芥川龍之介書簡抄78 / 大正六(一九一七)年書簡より(十) 佐野慶造・佐野花子宛
大正六(一九一七)年八月二十九日・田端発信・佐野慶造 佐野花子宛
休みがなくなるので大に心細くなつてゐます
航海記これへ封入します甚恐縮ですが私のスクラツプブツクヘ貼る分ですから御よみずみの後は私迄御返し下さい
さて私はこの手紙を書きながら大に良心の呵責を惑じてゐますこれは特に奧さんへ申上げますもつと早く書くべき手紙でもあればもつと早く送るべき航海記だつたんです誠に申譯がありません
しかし私が用で忙しくないときは遊びまはるので忙しい事は御察し下さい橫須賀に善友がゐる程それ程左樣に東京には惡友がゐます私は彼等に誘惑されて無暗に芝居を見たり音曲を聞いたりしてゐましたそこで性來の筆不精が益[やぶちゃん注:「ますます」。]不精になつてしまつたのです
今惡友の遊びに來てゐた連中が歸つた所ですさうしてそのあとが甚靜な夜になりました私は小さな机と椅子とを椽側へ持ち出してこれを書いてゐるのです
卽興
銀漢の瀨音聞ゆる夜もあらむ
これでやめます 頓首
八月二十九日 芥川龍之介
佐野慶造樣
仝 花子樣
[やぶちゃん注:遂にここに辿り着いたという感慨がある。「佐藤慶造」(明治一七(一八八四)年~昭和一二(一九三七)年)は東京生まれで、東京帝大物理学科卒。当時の横須賀海軍機関学校での龍之介の同僚の物理教官である。その妻花子(明治二八(一八九五)年~昭和三六(一九六一)年)は旧姓山田で、長野県諏訪郡下諏訪町東山田生まれ。諏訪高等女学校を首席卒業(現在の県立長野県諏訪二葉高等学校)し、東京女子高等師範学校文科(現在の御茶の水女子大学)に進んだ。歌人でもあった。女子師範を卒業して一年で慶造と結婚した。龍之介は花子より三つ年上であった。龍之介は同校着任以降、妻花子とともに親しく交流した。龍之介は既に塚本文と正式な婚約を終えていたが、私は、この同僚で友人でもあった佐野慶造の妻花子を芥川龍之介は恋していたと考えている。佐野花子は、芥川龍之介研究者の間では、触れることが頗る附きでタブーな(という謂いがおかしいとなら、はっきり言えば――「芥川龍之介に愛された」と妄想し、そう主張した危ない女性であって、触れる価値がない無視すべき)存在である。
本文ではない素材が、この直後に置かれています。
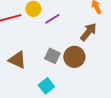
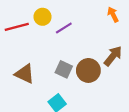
brown arrow: (88, 32) -> (113, 56), moved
しかし、私は彼女の綴った、「芥川龍之介の思い出(原文のみ)」(私のサイト版)を虚心に読み、それをさらに、ブログ・カテゴリ「芥川龍之介」で、十二回に分けてテクスト附注した(別に佐野花子「芥川龍之介の思い出」 附やぶちゃん注(ワード縦書版・上記ブログ版原稿)も公開してある)結果として、ある種のかなり病的な錯誤・思い込みと、記憶の強い変形が認められるものの――龍之介が彼女に思いを寄せた事実はあった――と大真面目に考えている人間である。その中で、佐野花子が、芥川龍之介が機関学校をやた後、雑誌『新潮』誌上に「佐野さん」という作品を発表し、夫慶造の『悪口を書い』た、慶造自身が『学校当局も問題にしている』と言うシーンが出てくる。しかし、『新潮』誌上に発表された「佐野さん」という芥川龍之介の作品はどこにも存在しないのである。ここで、研究者は精神のおかしくなった人物の完全妄想としてそれを退けてしまうのである。しかし、彼女の叙述は、それ以外の部分ではすこぶる正常であり、決して、病的な妄想体系の中のものとして全排除・全否定することは、私には到底、出来ないのである。そうして、私はこの妄想の端緒となった作品を探り当てたと考えてもいる。それは、大正一三(一九二三)年四月発行の雑誌『改造』に掲載され、後に作品集『黄雀風』などに収録された小説「寒さ」である(リンク先は私の古いサイト版)。それは、ブログの『芥川龍之介の幻の「佐野さん」についての一考察』で細かく示してあるが、花子の記憶の中で病的な変成が生じ、「寒さ」→「さむさ」→「さのさ」→「さのさん」と音変化したものと私は考えているのである。うん? 笑うかね? 因みに「寒さ」の冒頭は明らかに海軍機関学校が舞台である。しかもそこは「物理の教官室」である。そこで恋愛を冷徹な物理現象として比喩する厭味な「宮本と云ふ理學士」は明らかに佐野慶造をモデルとしていると読めるのである(但し、実際の佐野慶造はそのような人物ではないので、キャラクター設定としは全くの架空である)。私は、この佐野花子の「芥川龍之介の思い出」の叙述をもとに、田中純が芥川龍之介を実名で用いた小説「二本のステッキ」(挿絵は佐藤泰治。昭和三一(一九五六)年二月『小説新潮』発表)も挿絵も含めて電子化してある。未読の方は、お読みあれかし。なお、佐野慶造宛書簡はこの前に一通、大正六年四月十三日が先行してあり、
*
春寒や竹の中なる銀閣寺
十三日
奥樣によろしく先日は失禮しましたから
*
とある。この添え書きはそれが本来は花子に送った気分のものであることを示す。花子は俳句創作を龍之介に勧められて、龍之介が添削などもしていたのである。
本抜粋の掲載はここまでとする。